The reasons that underlie the wish for the application of antioxidant therapy in CKD are numerous including a reduction of CKD-related increased cancer incidence. One strategy to reduce cancer risk is interventions to reduce genomic damage which is also increased in CKD patients. Such approaches necessitate a reliable analysis of DNA. Here, the article by N. Schupp et al. in this issue will be read by nephrological researchers and clinicians likewise with great interest. The authors provide an in depth review of biomarkers for DNA damage in CKD. They explain, compare, and evaluate the most common methods that are currently used to quantify DNA damage in CKD patients, discuss the markers’ potential to predict clinical outcomes, and provide information about ongoing efforts for standardization.

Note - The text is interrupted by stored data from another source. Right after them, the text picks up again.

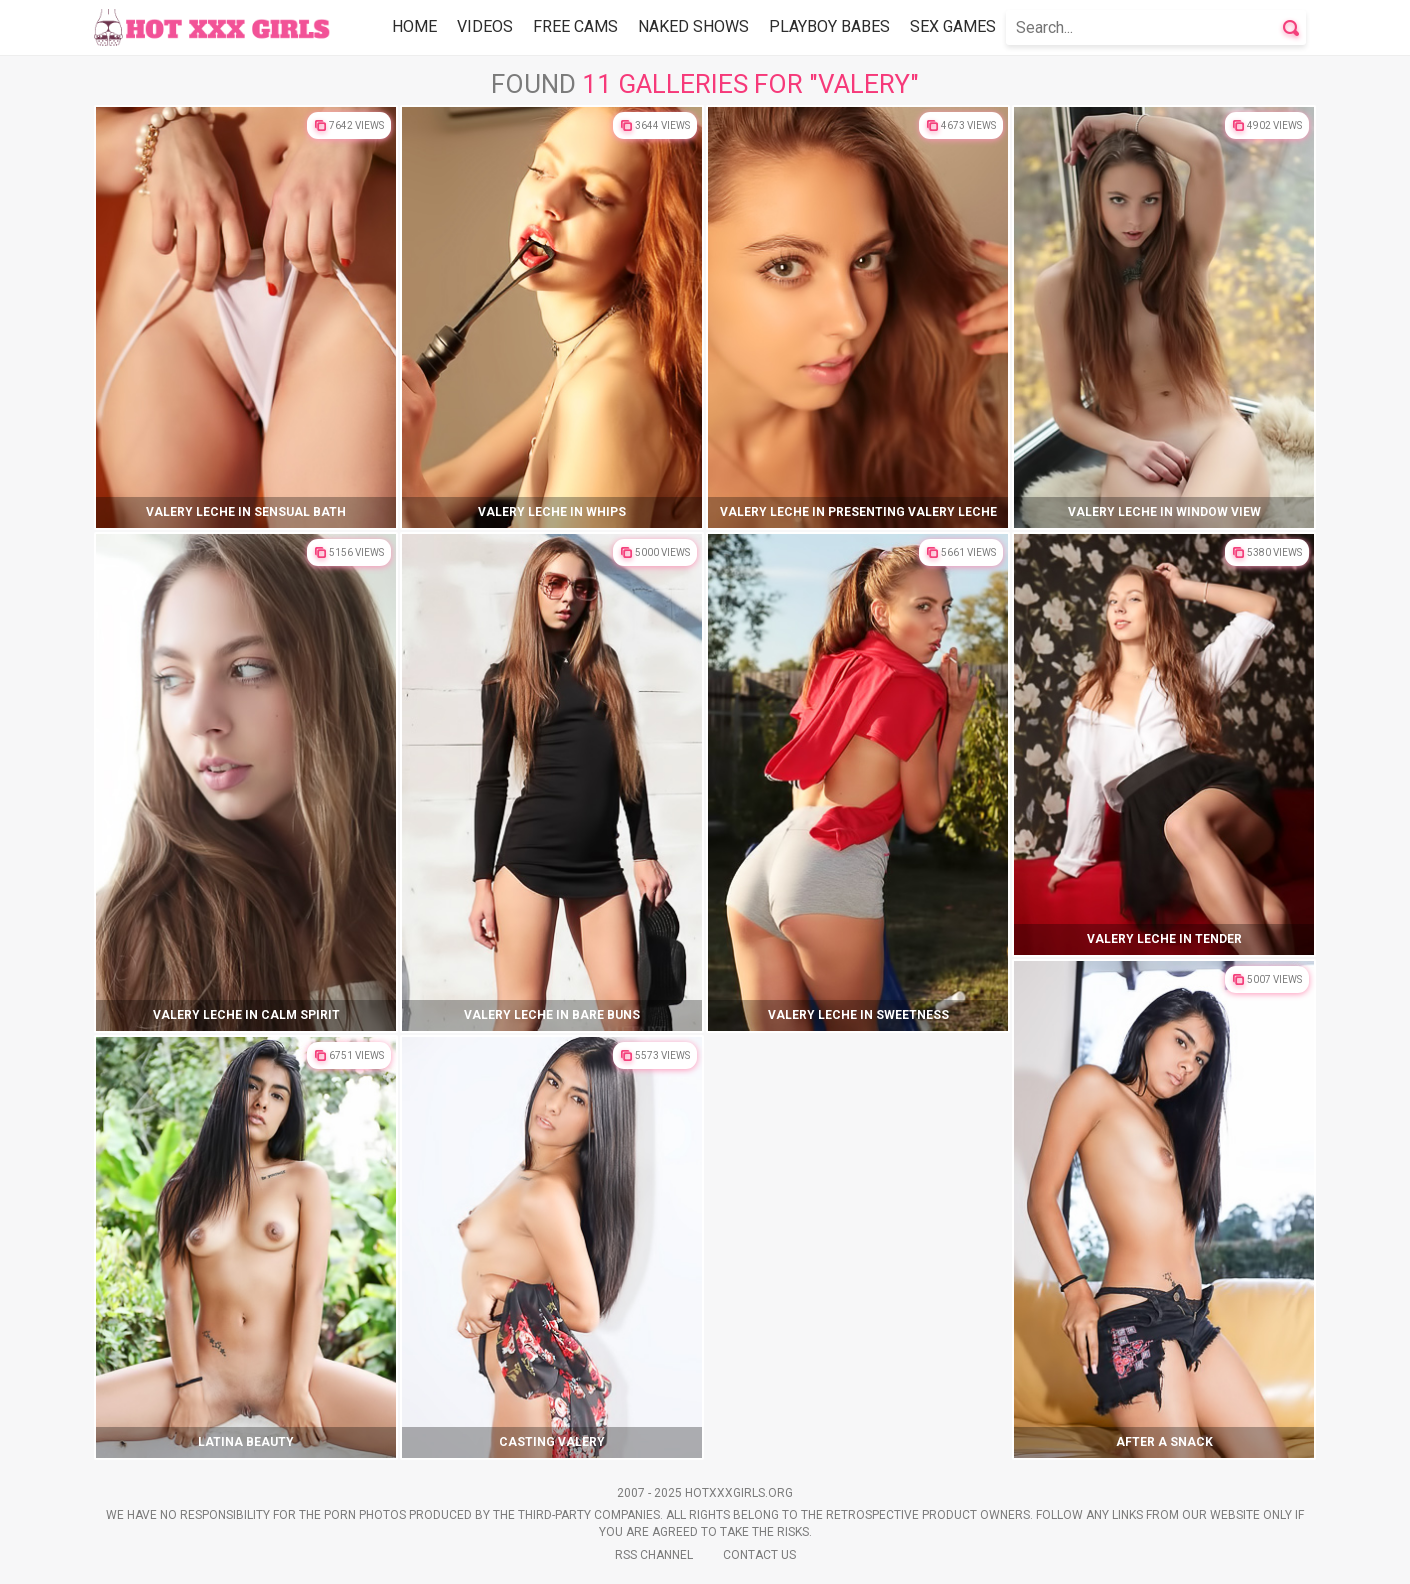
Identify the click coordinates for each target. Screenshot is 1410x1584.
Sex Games (953, 26)
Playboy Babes (829, 26)
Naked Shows (693, 26)
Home (414, 26)
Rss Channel (654, 1555)
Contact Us (759, 1555)
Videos (485, 26)
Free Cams (575, 26)
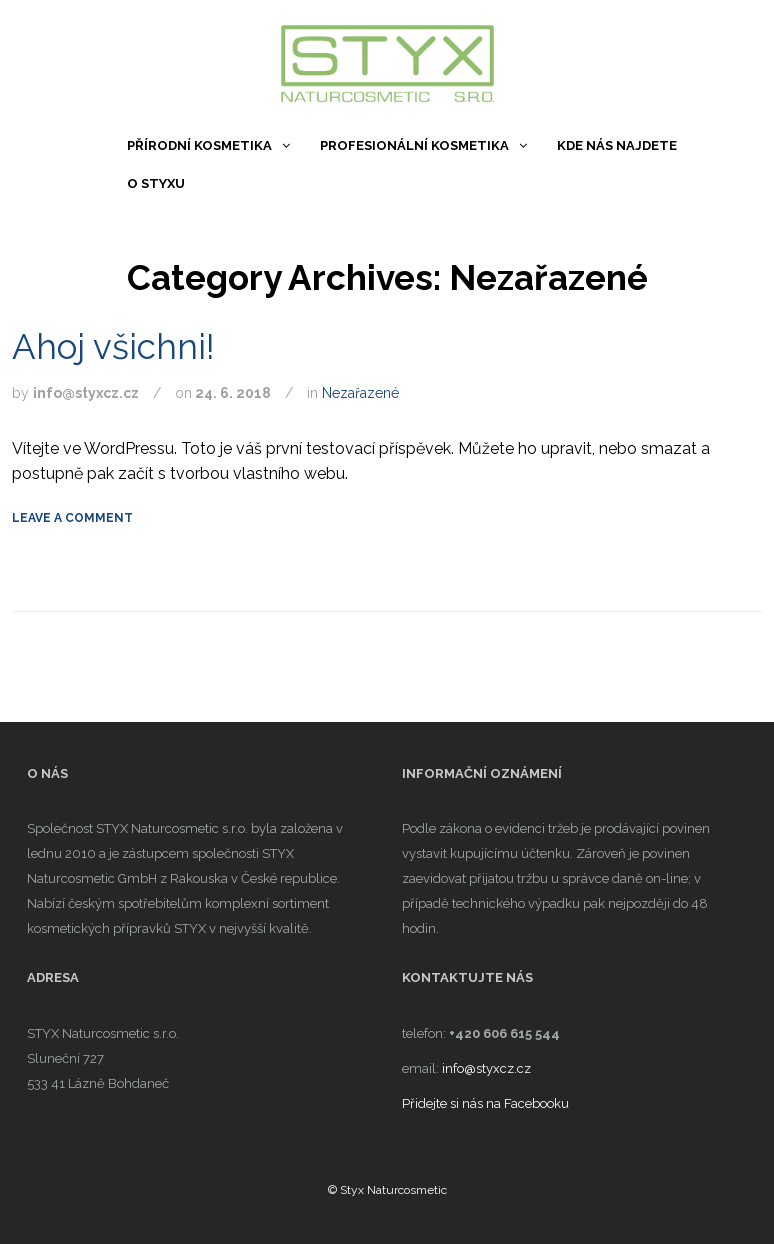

The review by J. Pedraza-Chaverri et al. discusses some newer aspects of pathogenesis of oxidative stress and antioxidant therapy in CKD. The authors provide an overview over selected current antioxidant interventions and discuss new, not yet fully elucidated concepts of oxidative stress genesis. So the impact of mitochondrial alterations in CKD and possible connections to the development of cardiovascular disease are highlighted. Also, the authors provide information on two controversial players for the redox balance in CKD: hyperuricemia and vitamin D deficiency. Underlying molecular mechanisms and pharmacological interventions are presented. Finally, emerging therapies for diabetic nephropathy, including sodium-glucose cotransporter 2 inhibitors and alternative, traditional medicines, are discussed.
In summary, this special issue demonstrates that knowledge on causes and consequences of oxidative stress in CKD is rapidly expanding. Many gaps, however, remain, calling for additional research efforts to unravel its pathogenesis and to test therapeutic approaches. No simple antioxidant solutions are at hand and solid clinical outcome data both for biomarker research and for interventions studies are necessary. Moreover, when analyzing oxidative stress related molecular changes and the impact of antioxidant interventions, important variables such as CKD stage, genetic background, current therapies, and comorbidities should be accounted for.
We thank all authors and the referees for their important contributions to the realization of this special issue.